His work is also published in The Boston Globe, Common Knowledge, Financial Times, the British literary magazine Granta and The Independent. These regular releases come in other well-known publications such as the London Review of Books, the American literary journal n 1, the weekly magazine The Nation, the Indian news magazine Outlook, the Chicago Poetry, TIME, The Times Literary Supplement, the Travel Leisure travel magazine from New York City and The Washington Post.

Political activity

Mishra's writings in relation to Hinduism as a religion and its importance in the modern history of the Indian independence movement ( he is Hindu Indian nationality), as the right-wing, Hindu nationalist Bharatiya Janata Party (BJP ), have found much attention in the Indian public and to some unrest (February 2008) performed. From these circles originating Critics accuse him that he "pro - Muslim audiences in the West white " write for what Mishra replied with " this notion is" optimistic ", even before the September 11 attacks ."

Awards

  • 2000: Los Angeles Times The Art Silk Tree award for first fiction for The Romantics '
  • 2013: Crossword Book Award ( nonfiction ) for From the Ruins of Empire
  • 2014: Leipzig Book Award for European Understanding of Out of the ruins of the empire. The revolt against the West and the re- emergence of Asia

Works

  • The Story of My Experiments with Truth by Gandhi Mahtma. Beacon Press, Boston, Mass.. 1993, ISBN 0-8070-5909-9 (Original Title: Gandhi An Autobiography: The Story of My Experiments with Truth, edited by Pankaj Mishra new ).
  • Butter Chicken in Ludhiana: Travels in Small Town India. Penguin Books, 1995, ISBN 0-14-025067-0.
  • The Picador Book of Journeys. Picador, London 2000, ISBN 0-330-44412-3 ( anthology of short stories ).
  • The Romantics. Random House, New York 2000, ISBN 0-375-50274-2 (Original Title: The Romantics, first edition ).
  • Benares or an education of the heart. Blessing, 2001, ISBN 3-89667-133-2 (Original Title: The Romantics ).
  • Murder in India. The fermenting Hindu nationalism and the pogroms of Gujarat in: Lettre International, LI 58, Autumn 2002.
  • The Vintage Book of Modern Indian Literature. Vintage, New York, 2002, ISBN 0-375-71300- X ( anthology of short stories ).
  • The Writer and the World and Literary Occasions by VS Naipaul. A. A. Knopf, New York 2002, ISBN 0-375-40739-1 ( foreword by Pankaj Mishra ).
  • Away: The Indian Writer as an expatriate. Routledge, New York 2003, ISBN 0-415-96896-8 ( anthology of short stories ).
  • Kim, by Rudyard Kipling. ( New and edited with introduction by Pankaj Mishra ) Random House Modern Library, 2004.
  • The Siege of Krishnapur, by JG Farrell. NYRB Books, New York 2004 ( foreword by Pankaj Mishra ).
  • On the way to the Buddha: His life, his teaching, his effect.
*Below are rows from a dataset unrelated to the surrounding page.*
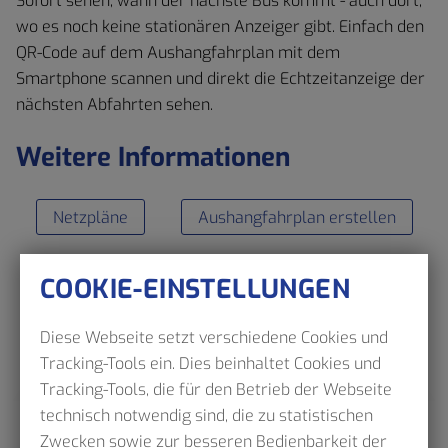
Sofort sehen, wann der nächste Bus kommt - auch dort,
wo es noch keine stationären Anzeiger gibt. Einfach den
QR-Code auf dem Aushangfahrplan mit dem
Smartphone scannen und direkt die Echtzeitanzeige der
nächsten Abfahrten sehen.
Weitere Informationen
Netzpläne
Aushangfahrplan erstellen
COOKIE-EINSTELLUNGEN
Diese Webseite setzt verschiedene Cookies und
Tracking-Tools ein. Dies beinhaltet Cookies und
Tracking-Tools, die für den Betrieb der Webseite
technisch notwendig sind, die zu statistischen
Zwecken sowie zur besseren Bedienbarkeit der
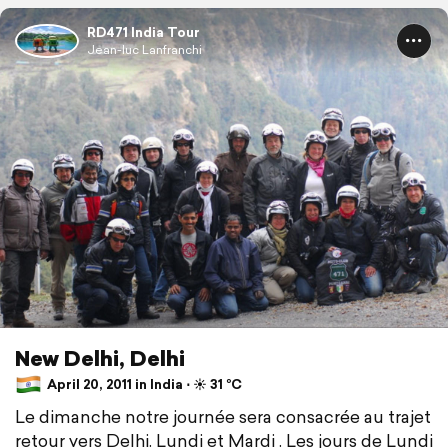
RD471 India Tour
Jean-luc Lanfranchi
New Delhi, Delhi
April 20, 2011 in India ⋅ ☀️ 31 °C
Le dimanche notre journée sera consacrée au trajet
retour vers Delhi. Lundi et Mardi . Les jours de Lundi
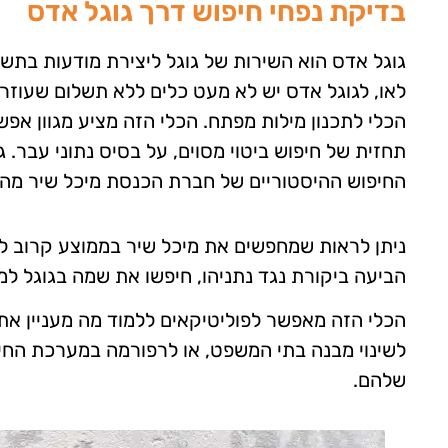
בדיקת נפחי חיפוש דרך גוגל אדס
גוגל אדס הוא השירות של גוגל ליצירת מודעות בתשלו
לאו, לגוגל אדס יש לא מעט כלים ללא תשלום שעוזרי
הכלי לתכנון מילות מפתח. הכלי הזה מציע מגוון אפשר
תחזית של חיפוש ביטוי מסוים, על בסיס נתוני עבר. 
החיפוש ההיסטוריים של חברת הכנסת מיכל שיר מהלי
ניתן לראות שמחפשים את מיכל שיר בממוצע קרוב לאל
הביעה ביקורת נגד נתניהו, חיפשו את שמה בגוגל ל
הכלי הזה מאפשר לפוליטיקאים ללמוד מה מעניין את 
לשינוי מבנה בתי המשפט, או לרפורמה במערכת החינ
שלהם.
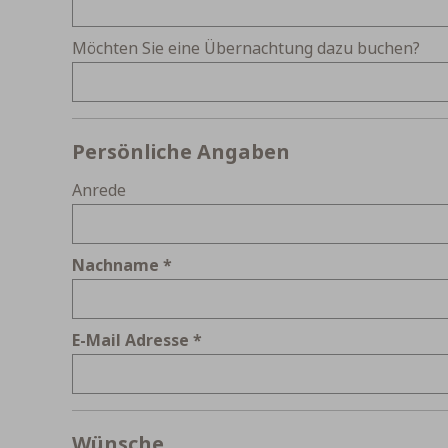
Möchten Sie eine Übernachtung dazu buchen?
Persönliche Angaben
Anrede
Nachname
E-Mail Adresse
Wünsche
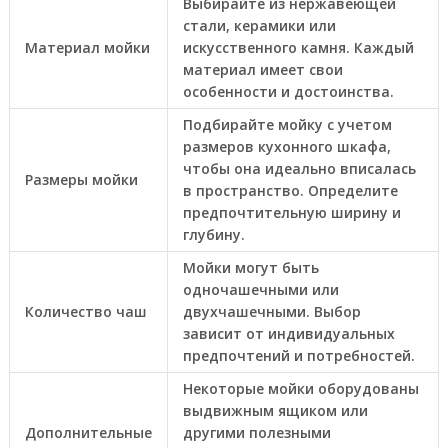
Выбирайте из нержавеющей
стали, керамики или
Материал мойки
искусственного камня. Каждый
материал имеет свои
особенности и достоинства.
Подбирайте мойку с учетом
размеров кухонного шкафа,
чтобы она идеально вписалась
Размеры мойки
в пространство. Определите
предпочтительную ширину и
глубину.
Мойки могут быть
одночашечными или
Количество чаш
двухчашечными. Выбор
зависит от индивидуальных
предпочтений и потребностей.
Некоторые мойки оборудованы
выдвижным ящиком или
Дополнительные
другими полезными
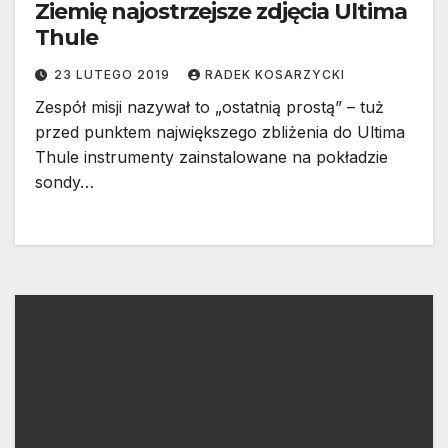
Ziemię najostrzejsze zdjęcia Ultima
Thule
23 LUTEGO 2019
RADEK KOSARZYCKI
Zespół misji nazywał to „ostatnią prostą” – tuż
przed punktem największego zbliżenia do Ultima
Thule instrumenty zainstalowane na pokładzie
sondy…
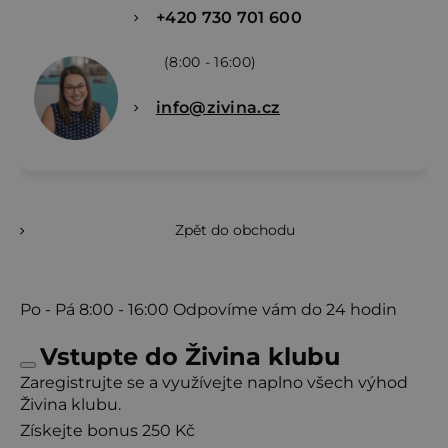
+420 730 701 600
(8:00 - 16:00)
info@zivina.cz
Zpět do obchodu
Po - Pá
8:00 - 16:00
Odpovíme vám do 24 hodin
Vstupte do Živina klubu
Zaregistrujte se a využívejte naplno všech výhod
Živina klubu.
Získejte bonus 250 Kč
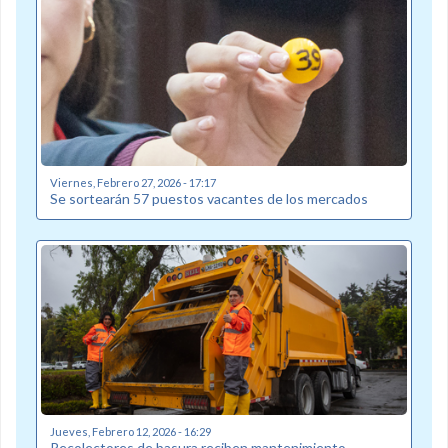
Viernes, Febrero 27, 2026 - 17:17
Se sortearán 57 puestos vacantes de los mercados
Jueves, Febrero 12, 2026 - 16:29
Recolectores de basura reciben mantenimiento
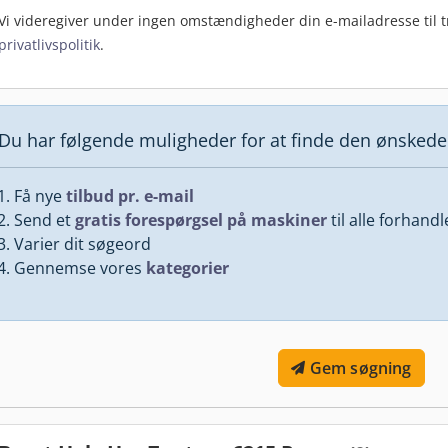
Vi videregiver under ingen omstændigheder din e-mailadresse til tr
privatlivspolitik
.
Du har følgende muligheder for at finde den ønsked
Få nye
tilbud pr. e-mail
Send et
gratis forespørgsel på maskiner
til alle forhand
Varier dit søgeord
Gennemse vores
kategorier
Gem søgning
Blessing, 2005, ISBN 3-89667-134-0 (Original Title: An End to Suffering ).
  • India in Mind. Random House, Vintage Departures Original, New York 2005, ISBN 0-375-72745-0 ( original title: India in mind: an anthology / edited with an introduction by Pankaj Mishra ).
  • Temptations of the West: How to Be Modern in India, Pakistan, Tibet, and Beyond. Farrar, Straus and Giroux, New York 2006, ISBN 0-374-17321-4.
  • The Romantic. Suhrkamp Taschenbuch, Frankfurt aM 2008, ISBN 3-518-45934-1 ( Original title: The romantics ).
  • China Dreams - Between the ideals of the East and the model of the West. In: Lettre International, LI 89, summer 2010 ( Excerpt ).
  • Lure of the West. Modern India. Berenberg Verlag, Berlin 2011, ISBN 978-3-937834-49-8 ( Contains a selection of essays from: Temptations of the West: How to be Modern in India, Pakistan and Beyond ).
  • From the Ruins of Empire: The revolt against the West and the re- emergence of Asia. S. Fischer, Frankfurt aM, 2013, ISBN 978-3100488381.
  • Japan's new future - The oldest modern country in Asia between fatigue and confusion. In: Lettre International, LI 103, Winter 2013 ( Excerpt ).